[Page-level text extractions]
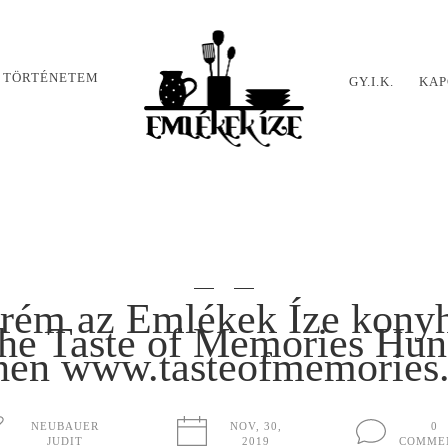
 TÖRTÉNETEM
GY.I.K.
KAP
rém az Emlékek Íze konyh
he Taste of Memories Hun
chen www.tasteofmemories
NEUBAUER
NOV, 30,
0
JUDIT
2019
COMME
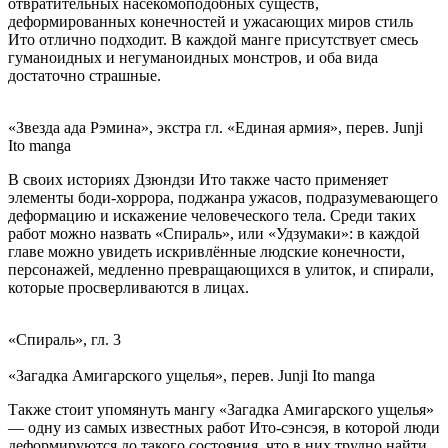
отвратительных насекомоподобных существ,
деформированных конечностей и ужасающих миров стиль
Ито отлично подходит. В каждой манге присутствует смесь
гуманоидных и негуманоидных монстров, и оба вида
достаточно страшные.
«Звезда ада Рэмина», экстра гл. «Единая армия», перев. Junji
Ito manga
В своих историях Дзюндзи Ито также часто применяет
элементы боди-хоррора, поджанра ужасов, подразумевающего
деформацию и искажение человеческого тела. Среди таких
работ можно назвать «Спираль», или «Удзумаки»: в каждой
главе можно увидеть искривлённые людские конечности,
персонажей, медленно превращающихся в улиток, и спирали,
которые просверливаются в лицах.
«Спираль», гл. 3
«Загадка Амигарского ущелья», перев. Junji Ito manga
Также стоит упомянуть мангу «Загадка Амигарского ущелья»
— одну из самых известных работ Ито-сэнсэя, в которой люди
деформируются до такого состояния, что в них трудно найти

Prompt - Copy out the lines starting at the one containing "гуманоидных и негуманоидных" and ending with the last line of the entries. Include nothing else.

Expected answer -
гуманоидных и негуманоидных монстров, и оба вида
достаточно страшные.
«Звезда ада Рэмина», экстра гл. «Единая армия», перев. Junji
Ito manga
В своих историях Дзюндзи Ито также часто применяет
элементы боди-хоррора, поджанра ужасов, подразумевающего
деформацию и искажение человеческого тела. Среди таких
работ можно назвать «Спираль», или «Удзумаки»: в каждой
главе можно увидеть искривлённые людские конечности,
персонажей, медленно превращающихся в улиток, и спирали,
которые просверливаются в лицах.
«Спираль», гл. 3
«Загадка Амигарского ущелья», перев. Junji Ito manga
Также стоит упомянуть мангу «Загадка Амигарского ущелья»
— одну из самых известных работ Ито-сэнсэя, в которой люди
деформируются до такого состояния, что в них трудно найти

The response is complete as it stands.